**PROBLEM TO WORK ON**
From the entries, filter out every line that lacks "criteria" and copy the rest.

▬▬▬▬▬▬

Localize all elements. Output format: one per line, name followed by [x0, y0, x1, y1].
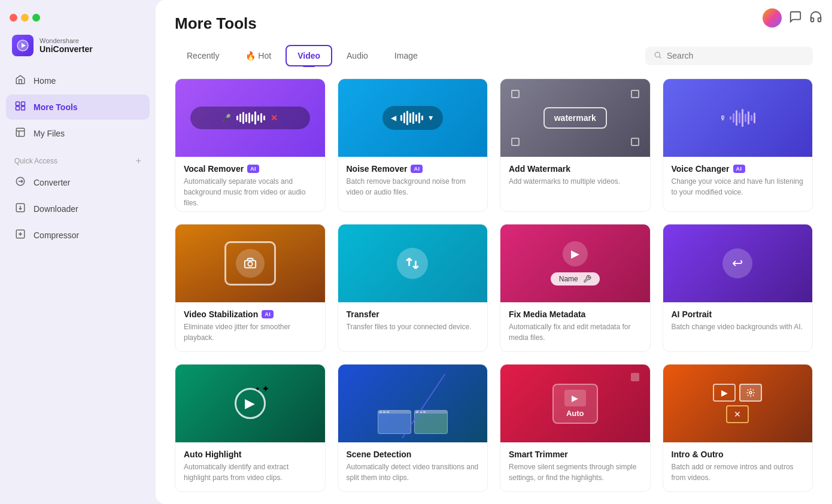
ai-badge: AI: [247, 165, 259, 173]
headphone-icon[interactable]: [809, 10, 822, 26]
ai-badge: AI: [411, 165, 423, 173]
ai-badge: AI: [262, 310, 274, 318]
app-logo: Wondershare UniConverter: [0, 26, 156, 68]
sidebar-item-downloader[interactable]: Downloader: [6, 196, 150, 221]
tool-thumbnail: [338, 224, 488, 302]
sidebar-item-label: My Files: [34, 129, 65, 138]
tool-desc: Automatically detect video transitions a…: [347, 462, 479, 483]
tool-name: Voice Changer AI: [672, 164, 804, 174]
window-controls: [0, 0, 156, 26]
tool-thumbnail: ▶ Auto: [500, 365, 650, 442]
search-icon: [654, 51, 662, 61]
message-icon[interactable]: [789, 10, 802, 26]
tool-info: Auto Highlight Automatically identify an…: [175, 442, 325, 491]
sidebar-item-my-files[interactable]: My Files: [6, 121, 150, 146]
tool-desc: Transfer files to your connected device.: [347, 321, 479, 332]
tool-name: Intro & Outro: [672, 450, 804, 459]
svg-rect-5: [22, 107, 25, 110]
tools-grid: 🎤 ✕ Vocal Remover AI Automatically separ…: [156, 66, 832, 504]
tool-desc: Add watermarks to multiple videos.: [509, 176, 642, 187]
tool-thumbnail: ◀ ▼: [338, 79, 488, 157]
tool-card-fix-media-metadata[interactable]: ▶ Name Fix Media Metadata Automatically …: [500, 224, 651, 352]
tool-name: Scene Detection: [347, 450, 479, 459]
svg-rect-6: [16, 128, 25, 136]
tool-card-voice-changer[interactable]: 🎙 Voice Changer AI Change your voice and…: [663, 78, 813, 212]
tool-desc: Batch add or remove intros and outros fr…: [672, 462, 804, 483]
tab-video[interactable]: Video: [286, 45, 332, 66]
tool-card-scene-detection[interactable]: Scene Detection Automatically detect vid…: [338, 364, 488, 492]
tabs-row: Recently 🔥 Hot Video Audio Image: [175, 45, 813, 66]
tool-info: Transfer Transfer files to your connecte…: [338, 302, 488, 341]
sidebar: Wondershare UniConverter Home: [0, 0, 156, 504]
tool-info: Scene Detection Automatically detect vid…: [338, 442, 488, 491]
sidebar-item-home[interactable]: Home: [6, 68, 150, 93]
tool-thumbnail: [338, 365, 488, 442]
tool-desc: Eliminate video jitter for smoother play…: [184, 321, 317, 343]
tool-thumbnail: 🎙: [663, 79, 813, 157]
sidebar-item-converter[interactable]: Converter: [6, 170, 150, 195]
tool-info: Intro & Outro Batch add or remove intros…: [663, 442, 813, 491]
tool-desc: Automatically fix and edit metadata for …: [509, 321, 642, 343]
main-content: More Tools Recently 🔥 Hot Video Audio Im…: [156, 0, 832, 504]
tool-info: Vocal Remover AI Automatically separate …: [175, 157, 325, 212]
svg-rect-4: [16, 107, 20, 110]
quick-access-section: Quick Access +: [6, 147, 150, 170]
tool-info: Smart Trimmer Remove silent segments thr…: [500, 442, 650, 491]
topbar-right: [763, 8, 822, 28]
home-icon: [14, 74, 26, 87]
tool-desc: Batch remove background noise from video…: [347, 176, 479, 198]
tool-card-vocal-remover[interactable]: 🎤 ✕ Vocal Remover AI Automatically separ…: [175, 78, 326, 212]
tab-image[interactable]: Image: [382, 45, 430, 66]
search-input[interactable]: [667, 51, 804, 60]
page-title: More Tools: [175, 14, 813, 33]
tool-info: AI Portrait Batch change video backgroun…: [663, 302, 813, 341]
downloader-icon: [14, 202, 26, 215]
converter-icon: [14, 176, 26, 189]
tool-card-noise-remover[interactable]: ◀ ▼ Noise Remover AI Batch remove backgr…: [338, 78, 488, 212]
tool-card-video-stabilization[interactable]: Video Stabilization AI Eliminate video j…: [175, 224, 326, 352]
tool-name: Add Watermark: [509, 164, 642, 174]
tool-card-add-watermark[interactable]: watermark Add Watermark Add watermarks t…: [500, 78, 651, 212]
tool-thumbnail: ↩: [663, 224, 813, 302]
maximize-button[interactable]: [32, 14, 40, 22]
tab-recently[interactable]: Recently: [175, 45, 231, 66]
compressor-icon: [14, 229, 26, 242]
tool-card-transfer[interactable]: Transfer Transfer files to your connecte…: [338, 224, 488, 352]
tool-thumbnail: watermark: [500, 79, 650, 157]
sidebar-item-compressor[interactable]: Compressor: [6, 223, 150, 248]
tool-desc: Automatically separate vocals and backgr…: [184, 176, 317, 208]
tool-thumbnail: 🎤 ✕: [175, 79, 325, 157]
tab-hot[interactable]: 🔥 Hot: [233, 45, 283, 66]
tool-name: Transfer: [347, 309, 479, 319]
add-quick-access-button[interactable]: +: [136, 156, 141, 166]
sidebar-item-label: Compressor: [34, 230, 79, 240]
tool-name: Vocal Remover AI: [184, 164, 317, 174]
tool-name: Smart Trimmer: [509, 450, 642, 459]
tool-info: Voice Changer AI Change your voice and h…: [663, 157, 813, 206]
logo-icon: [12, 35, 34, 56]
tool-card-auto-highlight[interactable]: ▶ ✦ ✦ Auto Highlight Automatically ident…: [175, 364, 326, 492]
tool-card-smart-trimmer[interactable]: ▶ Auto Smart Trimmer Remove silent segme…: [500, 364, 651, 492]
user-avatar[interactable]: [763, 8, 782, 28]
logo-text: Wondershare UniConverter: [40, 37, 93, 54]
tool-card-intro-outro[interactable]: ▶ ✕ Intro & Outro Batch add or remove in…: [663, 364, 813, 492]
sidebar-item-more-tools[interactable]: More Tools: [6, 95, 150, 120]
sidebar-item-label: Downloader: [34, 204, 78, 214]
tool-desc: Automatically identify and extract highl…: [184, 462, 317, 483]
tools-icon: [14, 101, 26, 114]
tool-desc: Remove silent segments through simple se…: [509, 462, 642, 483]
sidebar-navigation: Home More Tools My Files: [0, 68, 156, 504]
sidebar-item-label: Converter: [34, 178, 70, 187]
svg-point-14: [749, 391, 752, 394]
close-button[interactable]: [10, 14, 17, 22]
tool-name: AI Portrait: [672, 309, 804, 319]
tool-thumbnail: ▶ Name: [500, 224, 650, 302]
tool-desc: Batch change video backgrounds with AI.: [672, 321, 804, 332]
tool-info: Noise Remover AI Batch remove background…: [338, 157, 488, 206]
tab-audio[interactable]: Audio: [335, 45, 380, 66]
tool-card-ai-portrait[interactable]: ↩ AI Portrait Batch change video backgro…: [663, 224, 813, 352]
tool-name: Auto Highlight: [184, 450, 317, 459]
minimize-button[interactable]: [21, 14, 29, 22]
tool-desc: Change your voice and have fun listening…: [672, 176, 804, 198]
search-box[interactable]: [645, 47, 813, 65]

▬▬▬▬▬▬

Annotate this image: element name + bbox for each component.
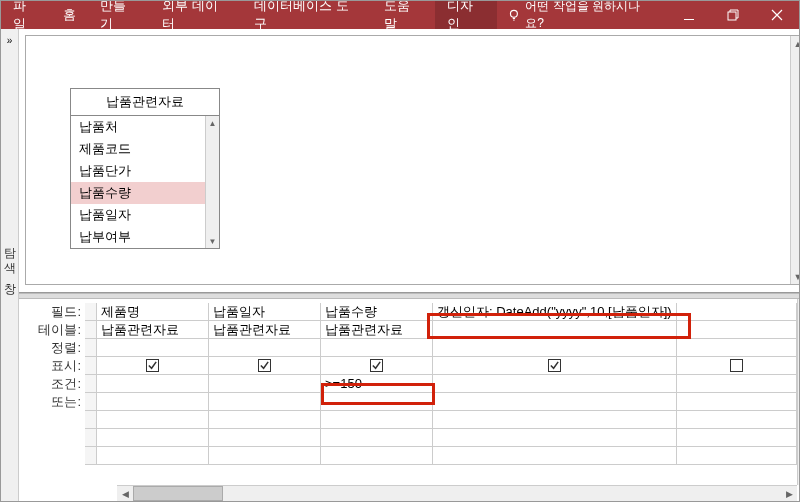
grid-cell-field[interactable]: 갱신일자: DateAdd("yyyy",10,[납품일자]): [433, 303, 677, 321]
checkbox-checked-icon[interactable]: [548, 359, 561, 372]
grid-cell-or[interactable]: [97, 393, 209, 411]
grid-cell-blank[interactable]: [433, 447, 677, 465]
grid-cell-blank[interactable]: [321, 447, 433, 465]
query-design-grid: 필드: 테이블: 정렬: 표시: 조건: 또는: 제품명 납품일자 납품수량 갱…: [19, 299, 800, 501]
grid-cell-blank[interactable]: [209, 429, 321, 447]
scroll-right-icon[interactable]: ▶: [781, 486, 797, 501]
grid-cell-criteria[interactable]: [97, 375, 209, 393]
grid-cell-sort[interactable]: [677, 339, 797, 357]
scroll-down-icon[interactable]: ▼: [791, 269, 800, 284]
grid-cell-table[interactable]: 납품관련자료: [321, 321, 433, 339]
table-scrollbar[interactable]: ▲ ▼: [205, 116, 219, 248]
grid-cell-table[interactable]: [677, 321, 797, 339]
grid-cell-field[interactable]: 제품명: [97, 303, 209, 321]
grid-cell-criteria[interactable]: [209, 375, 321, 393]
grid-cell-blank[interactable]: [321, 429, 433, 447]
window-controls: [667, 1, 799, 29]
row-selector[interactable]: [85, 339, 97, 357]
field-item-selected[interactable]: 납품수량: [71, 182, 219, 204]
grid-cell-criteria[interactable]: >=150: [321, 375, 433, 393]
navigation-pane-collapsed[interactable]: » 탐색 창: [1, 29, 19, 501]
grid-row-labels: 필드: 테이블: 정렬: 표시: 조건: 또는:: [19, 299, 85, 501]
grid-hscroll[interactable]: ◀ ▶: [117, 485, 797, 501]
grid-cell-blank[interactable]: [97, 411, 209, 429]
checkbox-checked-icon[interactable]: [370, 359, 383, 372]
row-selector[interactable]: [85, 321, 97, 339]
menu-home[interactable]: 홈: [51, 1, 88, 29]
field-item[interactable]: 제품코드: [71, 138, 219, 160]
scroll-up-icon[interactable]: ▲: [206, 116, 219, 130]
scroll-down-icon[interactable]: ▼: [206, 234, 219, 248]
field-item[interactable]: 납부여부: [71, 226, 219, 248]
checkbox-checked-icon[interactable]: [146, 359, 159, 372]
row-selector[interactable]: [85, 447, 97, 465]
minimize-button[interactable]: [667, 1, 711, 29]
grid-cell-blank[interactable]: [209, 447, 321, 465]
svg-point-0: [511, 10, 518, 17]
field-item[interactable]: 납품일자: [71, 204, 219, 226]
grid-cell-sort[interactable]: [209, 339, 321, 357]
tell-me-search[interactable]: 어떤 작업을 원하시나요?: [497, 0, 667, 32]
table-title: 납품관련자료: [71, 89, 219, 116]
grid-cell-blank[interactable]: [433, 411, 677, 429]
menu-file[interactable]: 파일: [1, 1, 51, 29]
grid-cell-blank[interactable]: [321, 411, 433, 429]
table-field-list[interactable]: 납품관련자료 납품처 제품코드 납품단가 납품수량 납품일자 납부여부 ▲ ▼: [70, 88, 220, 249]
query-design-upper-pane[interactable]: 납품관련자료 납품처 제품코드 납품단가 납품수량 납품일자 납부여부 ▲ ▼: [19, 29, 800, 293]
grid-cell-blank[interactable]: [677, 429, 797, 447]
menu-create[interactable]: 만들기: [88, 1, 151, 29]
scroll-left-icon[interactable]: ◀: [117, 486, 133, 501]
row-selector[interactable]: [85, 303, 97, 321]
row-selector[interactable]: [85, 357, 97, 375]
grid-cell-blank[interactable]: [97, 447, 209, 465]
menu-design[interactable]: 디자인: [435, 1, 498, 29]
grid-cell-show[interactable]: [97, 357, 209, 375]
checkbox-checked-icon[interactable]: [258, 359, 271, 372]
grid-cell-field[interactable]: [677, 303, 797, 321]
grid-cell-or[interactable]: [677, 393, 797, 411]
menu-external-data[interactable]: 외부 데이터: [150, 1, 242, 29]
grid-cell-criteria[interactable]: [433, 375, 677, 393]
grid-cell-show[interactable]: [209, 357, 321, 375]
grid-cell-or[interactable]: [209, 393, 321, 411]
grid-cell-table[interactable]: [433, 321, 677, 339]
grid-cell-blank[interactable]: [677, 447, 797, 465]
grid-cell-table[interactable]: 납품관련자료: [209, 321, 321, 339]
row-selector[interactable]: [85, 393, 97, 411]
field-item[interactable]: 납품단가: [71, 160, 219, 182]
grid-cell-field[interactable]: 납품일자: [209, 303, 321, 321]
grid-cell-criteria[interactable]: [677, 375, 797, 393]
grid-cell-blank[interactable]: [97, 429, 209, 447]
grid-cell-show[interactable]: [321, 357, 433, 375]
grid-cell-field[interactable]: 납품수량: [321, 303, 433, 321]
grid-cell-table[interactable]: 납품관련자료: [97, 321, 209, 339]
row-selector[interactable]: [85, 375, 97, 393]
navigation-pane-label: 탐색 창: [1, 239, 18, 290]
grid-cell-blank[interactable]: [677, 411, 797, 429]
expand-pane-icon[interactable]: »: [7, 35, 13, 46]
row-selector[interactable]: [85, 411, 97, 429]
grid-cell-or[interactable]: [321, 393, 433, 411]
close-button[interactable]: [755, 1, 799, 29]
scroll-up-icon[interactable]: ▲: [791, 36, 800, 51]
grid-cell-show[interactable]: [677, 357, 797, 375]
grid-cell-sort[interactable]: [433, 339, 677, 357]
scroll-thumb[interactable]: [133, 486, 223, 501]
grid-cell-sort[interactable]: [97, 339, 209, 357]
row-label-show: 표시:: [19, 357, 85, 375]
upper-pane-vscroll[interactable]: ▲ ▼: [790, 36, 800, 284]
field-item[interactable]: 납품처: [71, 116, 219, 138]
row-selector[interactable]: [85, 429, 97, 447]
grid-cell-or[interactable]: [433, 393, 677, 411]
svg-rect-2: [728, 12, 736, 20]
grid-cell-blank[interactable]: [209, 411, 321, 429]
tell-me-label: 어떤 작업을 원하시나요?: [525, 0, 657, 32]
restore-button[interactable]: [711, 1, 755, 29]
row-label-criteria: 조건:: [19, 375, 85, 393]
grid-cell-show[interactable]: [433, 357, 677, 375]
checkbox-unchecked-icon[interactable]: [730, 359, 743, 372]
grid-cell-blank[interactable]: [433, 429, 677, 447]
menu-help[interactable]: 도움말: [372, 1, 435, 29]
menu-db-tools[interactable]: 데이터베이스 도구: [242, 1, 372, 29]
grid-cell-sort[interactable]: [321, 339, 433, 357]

▬▬▬▬▬▬

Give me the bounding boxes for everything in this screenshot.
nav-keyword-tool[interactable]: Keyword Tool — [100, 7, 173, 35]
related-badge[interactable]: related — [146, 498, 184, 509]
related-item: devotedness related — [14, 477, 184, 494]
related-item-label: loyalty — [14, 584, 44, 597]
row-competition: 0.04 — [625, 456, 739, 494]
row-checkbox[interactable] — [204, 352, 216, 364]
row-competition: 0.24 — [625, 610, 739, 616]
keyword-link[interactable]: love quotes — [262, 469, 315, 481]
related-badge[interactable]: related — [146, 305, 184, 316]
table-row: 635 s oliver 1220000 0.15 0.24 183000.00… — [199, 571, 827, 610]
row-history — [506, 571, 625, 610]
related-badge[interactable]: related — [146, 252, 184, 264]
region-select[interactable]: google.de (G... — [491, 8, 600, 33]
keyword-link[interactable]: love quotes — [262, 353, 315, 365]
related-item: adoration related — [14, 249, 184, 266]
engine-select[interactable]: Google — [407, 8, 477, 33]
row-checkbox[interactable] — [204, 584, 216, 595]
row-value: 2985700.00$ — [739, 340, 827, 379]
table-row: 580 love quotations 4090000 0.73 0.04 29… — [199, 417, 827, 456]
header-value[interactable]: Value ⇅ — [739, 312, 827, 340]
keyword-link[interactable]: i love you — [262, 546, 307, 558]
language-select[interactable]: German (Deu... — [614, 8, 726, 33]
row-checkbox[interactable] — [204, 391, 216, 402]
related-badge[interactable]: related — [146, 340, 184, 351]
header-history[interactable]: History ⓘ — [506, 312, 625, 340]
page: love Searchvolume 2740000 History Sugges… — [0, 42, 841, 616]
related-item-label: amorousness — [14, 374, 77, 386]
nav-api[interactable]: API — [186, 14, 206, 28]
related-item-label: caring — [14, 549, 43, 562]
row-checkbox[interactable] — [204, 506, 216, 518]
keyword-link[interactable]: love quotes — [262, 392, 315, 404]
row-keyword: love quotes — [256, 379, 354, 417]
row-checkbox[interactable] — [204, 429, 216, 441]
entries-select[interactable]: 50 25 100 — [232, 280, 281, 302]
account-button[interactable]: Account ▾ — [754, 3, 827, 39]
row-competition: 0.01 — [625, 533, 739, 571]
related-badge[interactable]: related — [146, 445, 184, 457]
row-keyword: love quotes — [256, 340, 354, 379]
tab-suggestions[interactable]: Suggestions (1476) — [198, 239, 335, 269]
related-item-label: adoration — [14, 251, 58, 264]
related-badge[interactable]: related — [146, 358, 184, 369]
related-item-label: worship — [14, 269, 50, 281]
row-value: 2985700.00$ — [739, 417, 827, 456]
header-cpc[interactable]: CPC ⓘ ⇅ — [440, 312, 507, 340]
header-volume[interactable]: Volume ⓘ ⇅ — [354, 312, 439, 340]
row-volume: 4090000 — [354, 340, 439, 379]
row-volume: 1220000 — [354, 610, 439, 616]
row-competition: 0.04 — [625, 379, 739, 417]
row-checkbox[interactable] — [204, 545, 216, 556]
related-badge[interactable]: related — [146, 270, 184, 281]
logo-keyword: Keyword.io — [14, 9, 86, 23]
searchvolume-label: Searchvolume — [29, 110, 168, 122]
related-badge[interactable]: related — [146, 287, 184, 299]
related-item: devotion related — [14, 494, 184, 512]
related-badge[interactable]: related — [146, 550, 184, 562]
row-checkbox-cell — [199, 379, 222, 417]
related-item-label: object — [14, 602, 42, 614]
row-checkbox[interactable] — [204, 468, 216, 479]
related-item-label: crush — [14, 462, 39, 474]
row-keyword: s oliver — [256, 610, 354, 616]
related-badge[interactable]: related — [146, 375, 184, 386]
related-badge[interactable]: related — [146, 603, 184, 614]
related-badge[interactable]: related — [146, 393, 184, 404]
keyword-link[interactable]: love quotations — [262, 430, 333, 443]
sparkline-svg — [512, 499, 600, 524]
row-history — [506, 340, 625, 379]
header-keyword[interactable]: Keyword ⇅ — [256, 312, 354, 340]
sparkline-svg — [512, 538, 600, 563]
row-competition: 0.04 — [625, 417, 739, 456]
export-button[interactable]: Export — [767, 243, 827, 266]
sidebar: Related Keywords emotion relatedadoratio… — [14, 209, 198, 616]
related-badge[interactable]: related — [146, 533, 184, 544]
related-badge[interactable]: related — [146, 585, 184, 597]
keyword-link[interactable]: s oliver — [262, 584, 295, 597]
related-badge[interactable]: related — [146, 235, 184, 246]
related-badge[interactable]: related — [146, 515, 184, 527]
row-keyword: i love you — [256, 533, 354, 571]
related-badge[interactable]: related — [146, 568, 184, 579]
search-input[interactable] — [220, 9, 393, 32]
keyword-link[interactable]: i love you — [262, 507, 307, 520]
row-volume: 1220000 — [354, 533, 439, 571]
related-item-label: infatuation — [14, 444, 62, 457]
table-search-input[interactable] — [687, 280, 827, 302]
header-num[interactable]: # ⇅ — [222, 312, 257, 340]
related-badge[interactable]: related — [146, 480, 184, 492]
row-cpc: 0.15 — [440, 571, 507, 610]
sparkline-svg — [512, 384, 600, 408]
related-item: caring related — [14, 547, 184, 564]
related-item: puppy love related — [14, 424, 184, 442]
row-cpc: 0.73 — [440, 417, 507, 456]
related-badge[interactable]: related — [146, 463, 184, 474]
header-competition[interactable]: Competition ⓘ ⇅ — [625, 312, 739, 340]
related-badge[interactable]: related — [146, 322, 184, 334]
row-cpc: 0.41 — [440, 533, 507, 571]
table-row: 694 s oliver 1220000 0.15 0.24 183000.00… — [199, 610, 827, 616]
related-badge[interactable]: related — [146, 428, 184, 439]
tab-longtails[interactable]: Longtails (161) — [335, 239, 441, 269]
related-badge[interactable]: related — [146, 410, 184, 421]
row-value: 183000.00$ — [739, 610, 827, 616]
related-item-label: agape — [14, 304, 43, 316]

▬▬▬▬▬▬

**RESPONSE AREA**
grid-cell-criteria[interactable]: [97, 375, 209, 393]
grid-cell-criteria[interactable]: [209, 375, 321, 393]
grid-cell-criteria[interactable]: >=150: [321, 375, 433, 393]
grid-cell-criteria[interactable]: [433, 375, 677, 393]
grid-cell-criteria[interactable]: [677, 375, 797, 393]
row-label-criteria: 조건:: [19, 375, 85, 393]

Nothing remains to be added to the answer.